▸ **What the task asks**
Which lines come from the start of the records through the line that holds "In conclusione (o"? Write them out word for word.

:: Input data ::

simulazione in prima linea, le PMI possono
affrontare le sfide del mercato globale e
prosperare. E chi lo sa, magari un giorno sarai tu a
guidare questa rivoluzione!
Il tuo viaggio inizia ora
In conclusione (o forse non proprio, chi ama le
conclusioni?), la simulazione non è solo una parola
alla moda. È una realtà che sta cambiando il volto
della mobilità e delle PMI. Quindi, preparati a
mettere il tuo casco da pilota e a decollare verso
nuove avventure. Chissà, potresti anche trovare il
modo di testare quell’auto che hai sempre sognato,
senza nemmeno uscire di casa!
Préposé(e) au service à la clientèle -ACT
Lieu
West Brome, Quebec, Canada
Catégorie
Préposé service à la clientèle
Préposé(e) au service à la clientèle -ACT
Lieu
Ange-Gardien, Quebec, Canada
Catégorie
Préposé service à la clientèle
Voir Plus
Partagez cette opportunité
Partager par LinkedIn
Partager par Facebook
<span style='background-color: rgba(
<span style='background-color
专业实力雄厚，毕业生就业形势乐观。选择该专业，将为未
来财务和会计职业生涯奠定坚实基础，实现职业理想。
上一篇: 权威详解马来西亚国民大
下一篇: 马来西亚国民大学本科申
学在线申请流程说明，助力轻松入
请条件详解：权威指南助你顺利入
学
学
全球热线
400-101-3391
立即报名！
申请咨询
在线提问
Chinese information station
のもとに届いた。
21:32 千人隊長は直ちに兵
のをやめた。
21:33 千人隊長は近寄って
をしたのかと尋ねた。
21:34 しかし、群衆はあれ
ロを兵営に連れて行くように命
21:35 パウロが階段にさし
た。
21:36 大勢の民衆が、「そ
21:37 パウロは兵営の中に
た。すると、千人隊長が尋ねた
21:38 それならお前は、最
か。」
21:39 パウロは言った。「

:::

▸ **Solution for this task**
simulazione in prima linea, le PMI possono
affrontare le sfide del mercato globale e
prosperare. E chi lo sa, magari un giorno sarai tu a
guidare questa rivoluzione!
Il tuo viaggio inizia ora
In conclusione (o forse non proprio, chi ama le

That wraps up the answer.